東京都と並んで緊急事態宣言が継続中の大阪府では吉村洋文知事が、緊急事態宣言が解除されたとしても、クラスターが発生した業種は休業要請を継続する方針を明らかにした。当然のことながら、その業種にはライブハウスも含まれている。これまで大阪府では、国とは異なる独自の基準となる「大阪モデル」を用いて感染症対策に取り組んできた。5月16日には休業要請の部分的な解除を示したものの、ライブハウスは先送りになっている。吉村知事は「(緊急事態宣言が)解除されてもウイルスが無くなるわけではない」と述べ、クラスターが発生した接客を伴う夜の飲食店やライブハウスなどについては、休業要請の継続を検討する方向だ(「大阪『ライブハウス』休業要請継続を検討 吉村知事『ウイルス無くなるわけではない』」MBSニュース、2020年5月18日)。すでに緊急事態宣言が解除されている39県でも、ライブハウスへの出入りは控えるようにうながされている。残る8都道府県の緊急事態宣言が解除されても、ライブハウスが先の見えない不安に置かれるのは紛れもない事実だ。そんななか、大阪府では休業要請を受けて休業している府内のライブハウスなどの施設運営事業者に対し、無観客ライブの配信事業を支援する取り組みをはじめた。文化の発信拠点として社会的役割を継続できるようにすることが狙いだという。音楽や演劇、伝統芸能などの文化芸術活動の無観客ライブをおこない、その動画を配信した事業者を対象に上限70万円の補助金を支給するという。
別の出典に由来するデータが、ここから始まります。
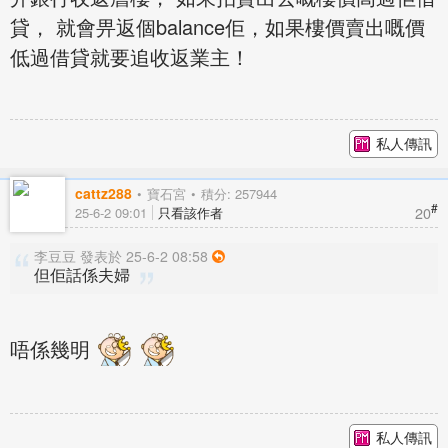
貸， 就會畀返個balance佢，如果樓價賣出嘅價
低過借貸就要追收返業主！
私人傳訊
cattz288
寶石宮
積分: 257944
#
20
25-6-2 09:01
只看該作者
李豆豆 發表於 25-6-2 08:58
但佢話係夫婦
唔係幾明
私人傳訊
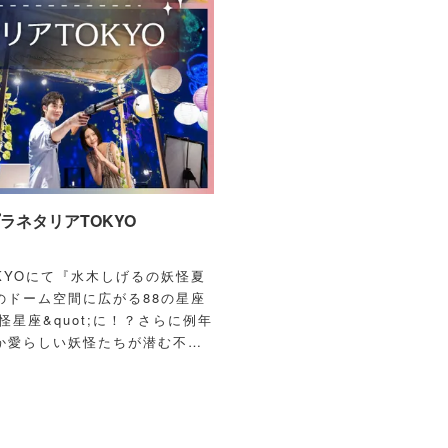
ネタリアTOKYO
OKYOにて『水木しげるの妖怪夏
のドーム空間に広がる88の星座
怪星座&quot;に！？さらに例年
か愛らしい妖怪たちが潜む不思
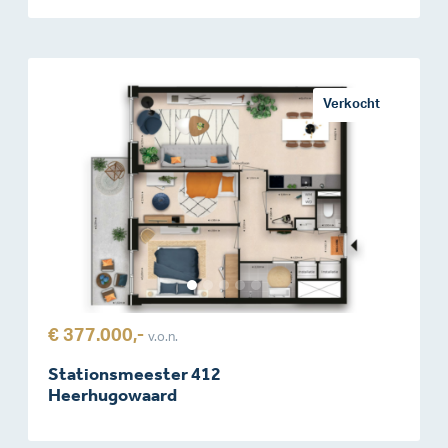
Verkocht
€ 377.000,-
v.o.n.
Stationsmeester 412
Heerhugowaard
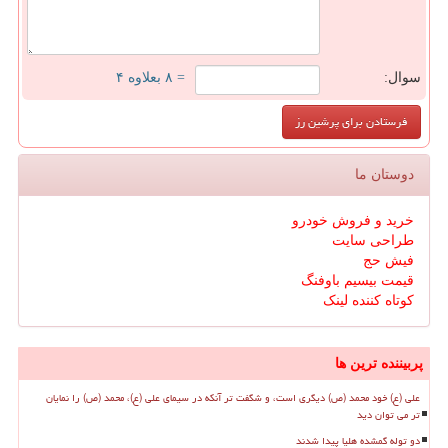
سوال:
= ۸ بعلاوه ۴
دوستان ما
خرید و فروش خودرو
طراحی سایت
فیش حج
قیمت بیسیم باوفنگ
کوتاه کننده لینک
پربیننده ترین ها
علی (ع) خود محمد (ص) دیگری است، و شگفت تر آنکه در سیمای علی (ع)، محمد (ص) را نمایان
تر می توان دید
دو توله گمشده هلیا پیدا شدند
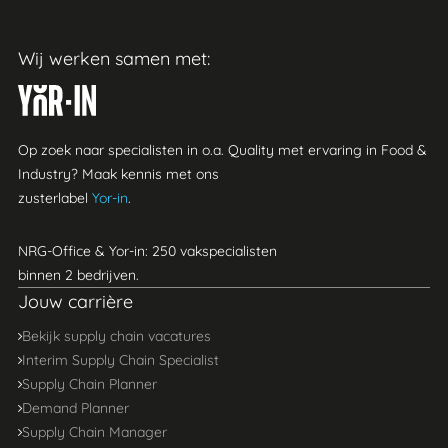
Wij werken samen met:
Yor-in
Op zoek naar specialisten in o.a. Quality met ervaring in Food &
Industry? Maak kennis met ons
zusterlabel
Yor-in
.
NRG-Office & Yor-in: 250 vakspecialisten
binnen 2 bedrijven.
Jouw carrière
Bekijk supply chain vacatures
Interim Supply Chain Specialist
Supply Chain Planner
Demand Planner
Supply Chain Manager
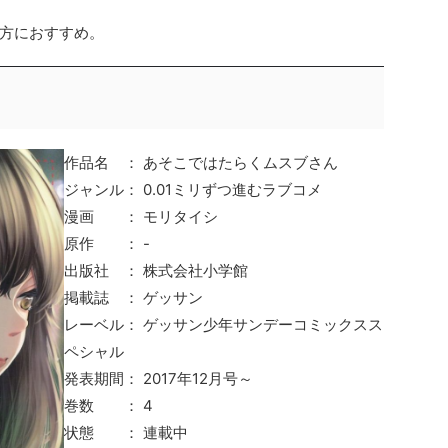
方におすすめ。
作品名 ： あそこではたらくムスブさん
ジャンル： 0.01ミリずつ進むラブコメ
漫画 ： モリタイシ
原作 ： -
出版社 ： 株式会社小学館
掲載誌 ： ゲッサン
レーベル： ゲッサン少年サンデーコミックスス
ペシャル
発表期間： 2017年12月号～
巻数 ： 4
状態 ： 連載中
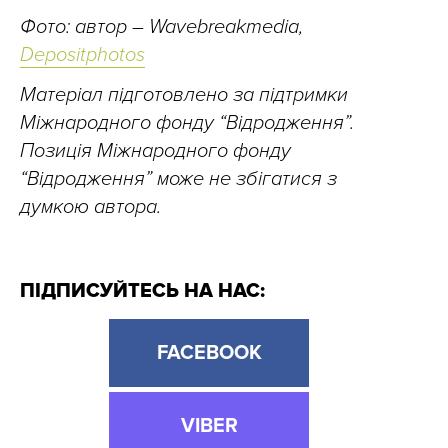
Фото: автор – Wavebreakmedia,
Depositphotos
Матеріал підготовлено за підтримки
Міжнародного фонду “Відродження”.
Позиція Міжнародного фонду
“Відродження” може не збігатися з
думкою автора.
ПІДПИСУЙТЕСЬ НА НАС:
FACEBOOK
VIBER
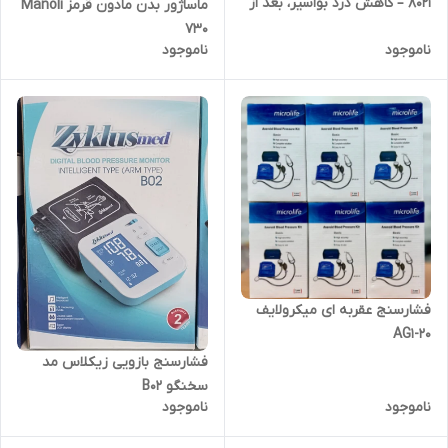
۸۰۲۱ – کاهش درد بواسیر، بعد از
ماساژور بدن مادون قرمز Manoli
زایمان و دنبالچه
730
ناموجود
ناموجود
فشارسنج عقربه ای میکرولایف
AG1-20
فشارسنج بازویی زیکلاس مد
سخنگو B02
ناموجود
ناموجود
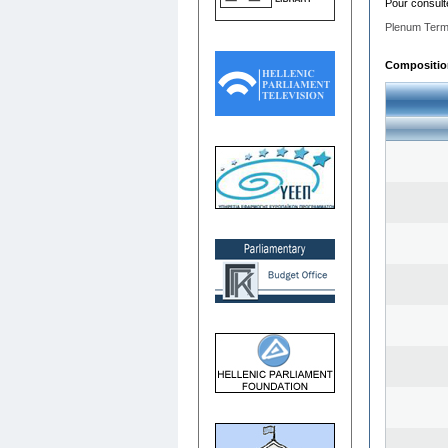
Pour consult
Plenum Term
Composition 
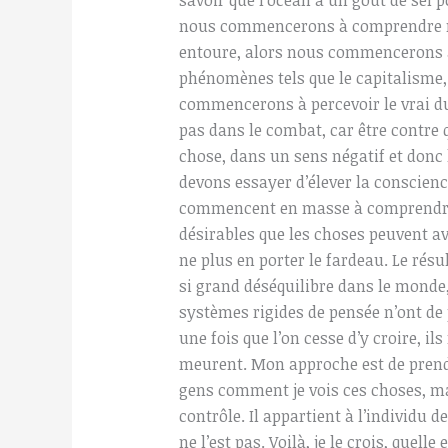
nous commencerons à comprendre no
entoure, alors nous commencerons à
phénomènes tels que le capitalisme,
commencerons à percevoir le vrai du 
pas dans le combat, car être contre 
chose, dans un sens négatif et donc l
devons essayer d’élever la conscienc
commencent en masse à comprendre ce
désirables que les choses peuvent avo
ne plus en porter le fardeau. Le rés
si grand déséquilibre dans le monde
systèmes rigides de pensée n’ont de
une fois que l’on cesse d’y croire, il
meurent. Mon approche est de prendr
gens comment je vois ces choses, mais
contrôle. Il appartient à l’individu de
ne l’est pas. Voilà, je le crois, quelle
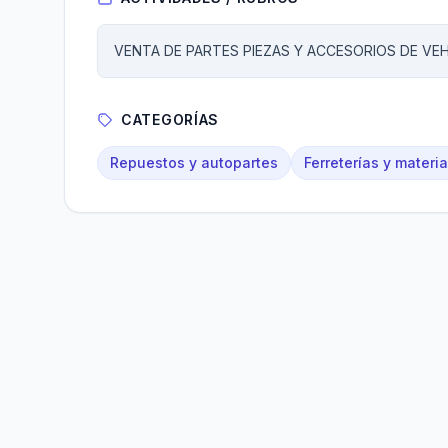
VENTA DE PARTES PIEZAS Y ACCESORIOS DE V
CATEGORÍAS
Repuestos y autopartes
Ferreterías y materi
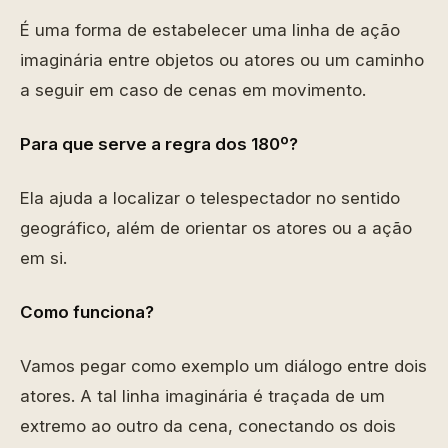
É uma forma de estabelecer uma linha de ação
imaginária entre objetos ou atores ou um caminho
a seguir em caso de cenas em movimento.
Para que serve a regra dos 180º?
Ela ajuda a localizar o telespectador no sentido
geográfico, além de orientar os atores ou a ação
em si.
Como funciona?
Vamos pegar como exemplo um diálogo entre dois
atores. A tal linha imaginária é traçada de um
extremo ao outro da cena, conectando os dois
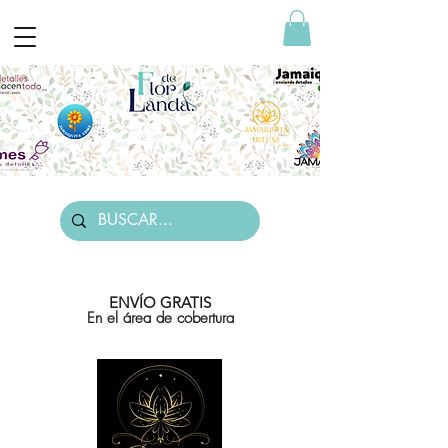
ENVÍO GRATIS
En el área de cobertura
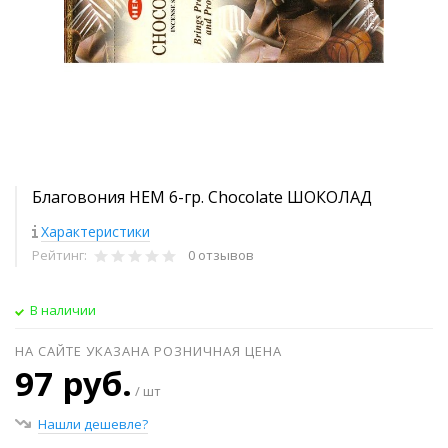
Благовония HEM 6-гр. Chocolate ШОКОЛАД
Характеристики
Рейтинг:
0 отзывов
В наличии
НА САЙТЕ УКАЗАНА РОЗНИЧНАЯ ЦЕНА
97 руб.
/ шт
Нашли дешевле?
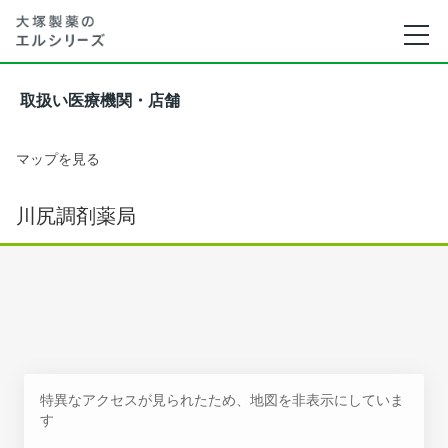
取扱い医療機関・店舗
マップを見る
川尻調剤薬局
特異なアクセスが見られたため、地図を非表示にしていま
す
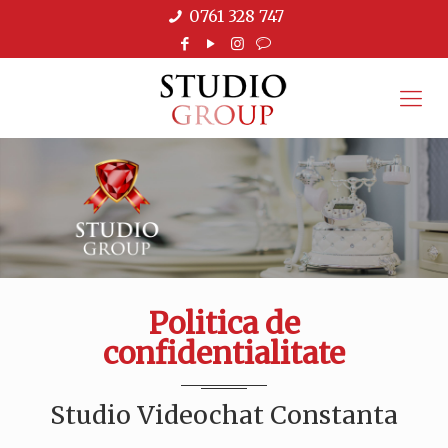
0761 328 747
Politica de
confidentialitate
Studio Videochat Constanta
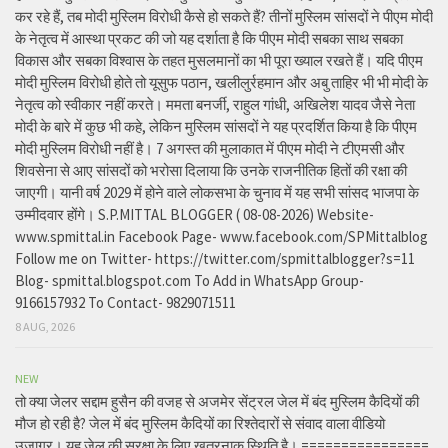
कर रहे हैं, तब मोदी मुस्लिम विरोधी कैसे हो सकते हैं? तीनों मुस्लिम सांसदों ने पीएम मोदी
के नेतृत्व में आस्था प्रकट की जो यह दर्शाता है कि पीएम मोदी सबका साथ सबका
विकास और सबका विश्वास के तहत मुसलमानों का भी पूरा ख्याल रखते हैं। यदि पीएम
मोदी मुस्लिम विरोधी होते तो यूसुफ पठान, खलीलुर्रहमान और अबु ताहिर भी भी मोदी के
नेतृत्व को स्वीकार नहीं करते। ममता बनर्जी, राहुल गांधी, अखिलेश यादव जैसे नेता
मोदी के बारे में कुछ भी कहे, लेकिन मुस्लिम सांसदों ने यह प्रदर्शित किया है कि पीएम
मोदी मुस्लिम विरोधी नहीं है। 7 अगस्त की मुलाकात में पीएम मोदी ने टीएमसी और
शिवसेना से आए सांसदों को भरोसा दिलाया कि उनके राजनीतिक हितों की रक्षा की
जाएगी। यानी वर्ष 2029 में होने वाले लोकसभा के चुनाव में यह सभी सांसद भाजपा के
उम्मीदवार होंगे। S.P.MITTAL BLOGGER ( 08-08-2026) Website-
www.spmittal.in Facebook Page- www.facebook.com/SPMittalblog
Follow me on Twitter- https://twitter.com/spmittalblogger?s=11
Blog- spmittal.blogspot.com To Add in WhatsApp Group-
9166157932 To Contact- 9829071511
8 AUG, 2026
NEW
तो क्या जेलर सद्दाम हुसैन की वजह से अजमेर सेंट्रल जेल में बंद मुस्लिम कैदियों की
मौज हो रही है? जेल में बंद मुस्लिम कैदियों का रिश्तेदारों से संवाद वाला वीडियो
उजागर। यह जेल की सुरक्षा के लिए खतरनाक स्थिति है। ================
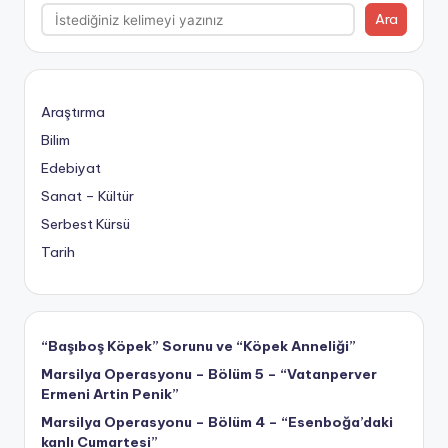
Ara
Araştırma
Bilim
Edebiyat
Sanat – Kültür
Serbest Kürsü
Tarih
“Başıboş Köpek” Sorunu ve “Köpek Anneliği”
Marsilya Operasyonu – Bölüm 5 – “Vatanperver
Ermeni Artin Penik”
Marsilya Operasyonu – Bölüm 4 – “Esenboğa’daki
kanlı Cumartesi”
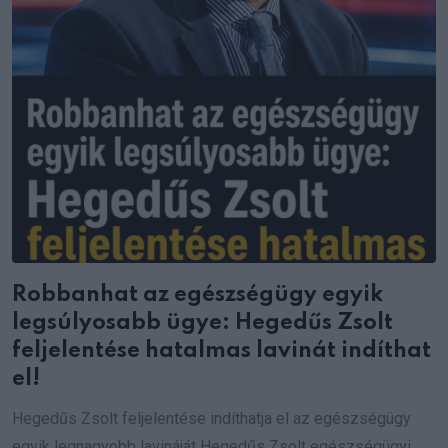
Robbanhat az egészségügy egyik
legsúlyosabb ügye: Hegedűs Zsolt
feljelentése hatalmas lavinát indíthat
el!
Hegedűs Zsolt feljelentése indíthatja el az egészségügy
egyik legnagyobb lavináját Hegedűs Zsolt egészségügyi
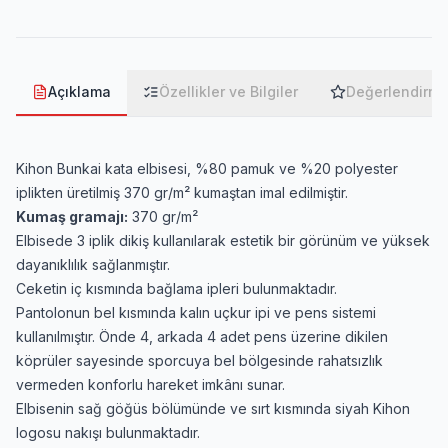
Açıklama
Özellikler ve Bilgiler
Değerlendirme
Kihon Bunkai kata elbisesi, %80 pamuk ve %20 polyester
iplikten üretilmiş 370 gr/m² kumaştan imal edilmiştir.
Kumaş gramajı:
370 gr/m²
Elbisede 3 iplik dikiş kullanılarak estetik bir görünüm ve yüksek
dayanıklılık sağlanmıştır.
Ceketin iç kısmında bağlama ipleri bulunmaktadır.
Pantolonun bel kısmında kalın uçkur ipi ve pens sistemi
kullanılmıştır. Önde 4, arkada 4 adet pens üzerine dikilen
köprüler sayesinde sporcuya bel bölgesinde rahatsızlık
vermeden konforlu hareket imkânı sunar.
Elbisenin sağ göğüs bölümünde ve sırt kısmında siyah Kihon
logosu nakışı bulunmaktadır.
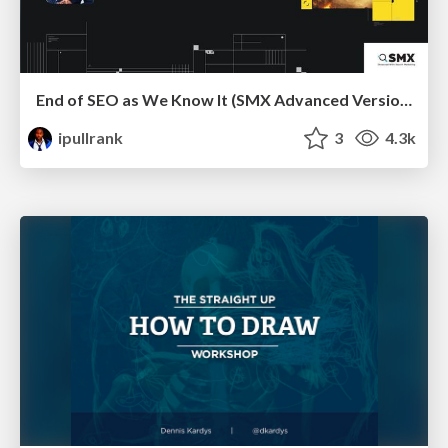
End of SEO as We Know It (SMX Advanced Version)
ipullrank
3
4.3k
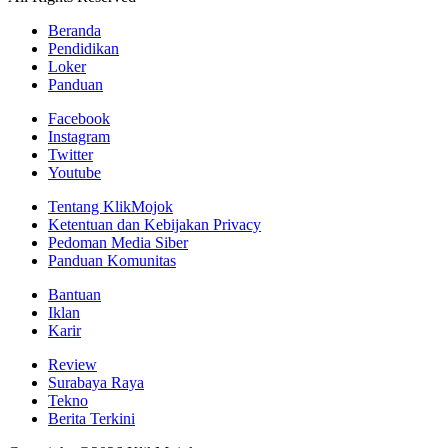
Beranda
Pendidikan
Loker
Panduan
Facebook
Instagram
Twitter
Youtube
Tentang KlikMojok
Ketentuan dan Kebijakan Privacy
Pedoman Media Siber
Panduan Komunitas
Bantuan
Iklan
Karir
Review
Surabaya Raya
Tekno
Berita Terkini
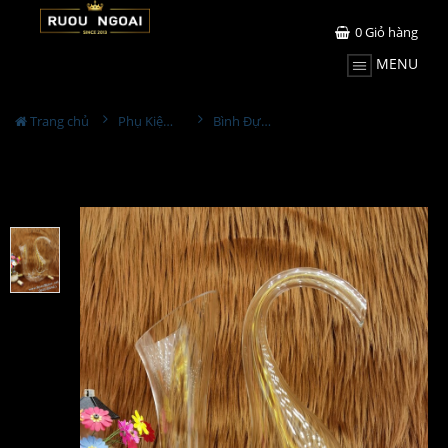
0
Giỏ hàng
MENU
Trang chủ
Phụ Kiện Rượu
Bình Đựng Rượu Vang - Decanter Dáng Đẹp M01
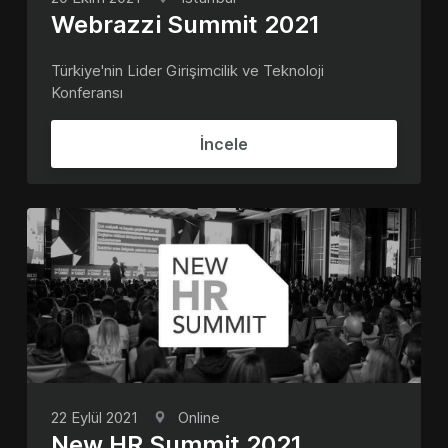
Webrazzi Summit 2021
Türkiye'nin Lider Girişimcilik ve Teknoloji
Konferansı
İncele
22 Eylül 2021
Online
New HR Summit 2021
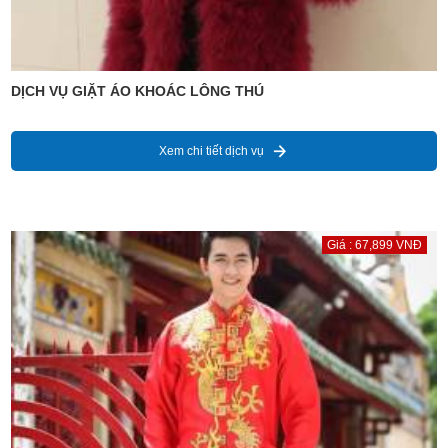
DỊCH VỤ GIẶT ÁO KHOÁC LÔNG THÚ
Xem chi tiết dịch vụ
Giá : 67,899 VNĐ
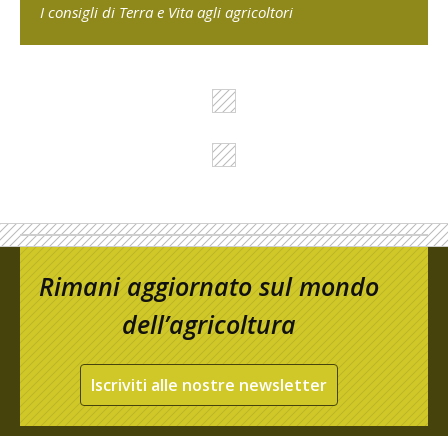
I consigli di Terra e Vita agli agricoltori
Rimani aggiornato sul mondo
dell’agricoltura
Iscriviti alle nostre newsletter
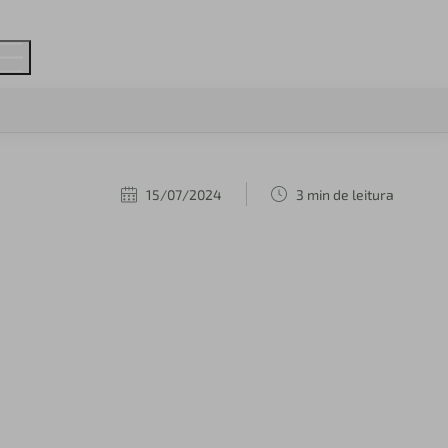
15/07/2024
3 min de leitura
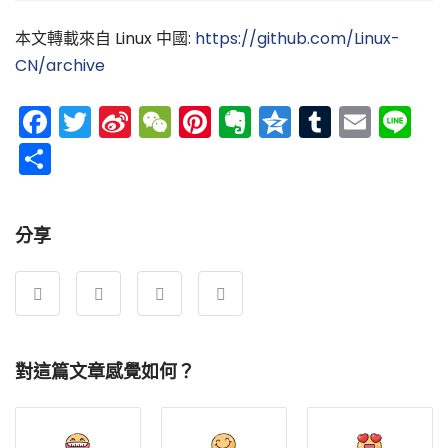
本文轉載來自 Linux 中國:
https://github.com/Linux-
CN/archive
Facebook
Twitter
Sina
WeChat
Pinterest
Evernote
Qzone
Tumblr
Emai
Li
Weibo
分
享
分享
對這篇文章感覺如何？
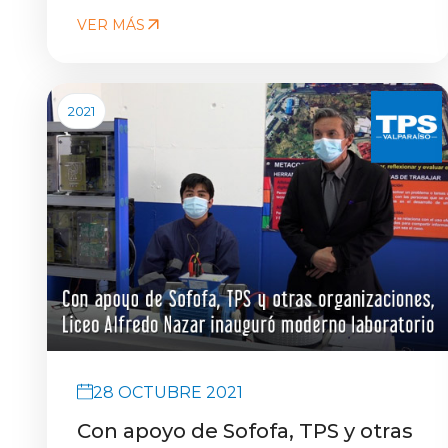
VER MÁS
2021
28 OCTUBRE 2021
Con apoyo de Sofofa, TPS y otras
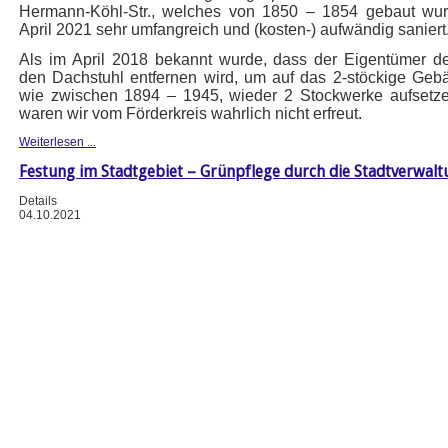
Hermann-Köhl-Str., welches von 1850 – 1854 gebaut wurd
April 2021 sehr umfangreich und (kosten-) aufwändig saniert
Als im April 2018 bekannt wurde, dass der Eigentümer 
den Dachstuhl entfernen wird, um auf das 2-stöckige Geb
wie zwischen 1894 – 1945, wieder 2 Stockwerke aufsetze
waren wir vom Förderkreis wahrlich nicht erfreut.
Weiterlesen ...
Festung im Stadtgebiet – Grünpflege durch die Stadtverwalt
Details
04.10.2021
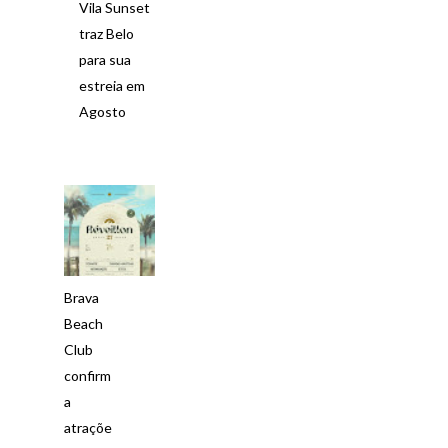
Vila Sunset
traz Belo
para sua
estreia em
Agosto
Brava
Beach
Club
confirm
a
atraçõe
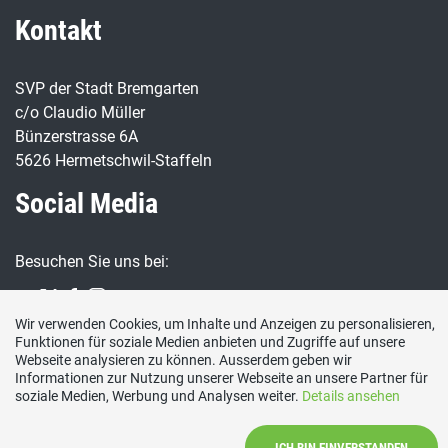
Kontakt
SVP der Stadt Bremgarten
c/o Claudio Müller
Bünzerstrasse 6A
5626 Hermetschwil-Staffeln
Social Media
Besuchen Sie uns bei:
Wir verwenden Cookies, um Inhalte und Anzeigen zu personalisieren,
Funktionen für soziale Medien anbieten und Zugriffe auf unsere
Webseite analysieren zu können. Ausserdem geben wir
Informationen zur Nutzung unserer Webseite an unsere Partner für
soziale Medien, Werbung und Analysen weiter.
Details ansehen
Impressum
|
Datenschutzerklärung
|
Mitglied werden
|
Vorstand
ICH BIN EINVERSTANDEN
対象となる事業者は、府の休業要請を受けて休業を実施した府内の施設のうち、月に平均3回以上文化芸術活動を提供すること、50人以上収容可能な施設であること、8月31日までに有料・無料を問わず配信すること、などが支援の条件になる。すでに、ライブハウスからも問い合わせが寄せられているようだ(「大阪府、無観客ライブ配信に最大70万円補助 ライブハウスなど対象」毎日新聞、2020年5月18日)。こうした行政による支援は、もちろん好意的に受け止めるべきだろう。もっとも、この支援策からこぼれ落ちるライブハウスも多々あることは明らかだ。ましてや、「文化・芸術」をどのようにとらえるのか、その解釈は必ずしも定まったものではないことにも留意しなければならない。
それにしても、スケープゴートやスティグマとなり、自粛をしても補償はなく、緊急事態宣言が解除されても最後の最後まで営業はかなわず、支援策にも制限がかけられる……ここまでくるともはや、ライブハウスの悲劇と言っても過言ではないだろう。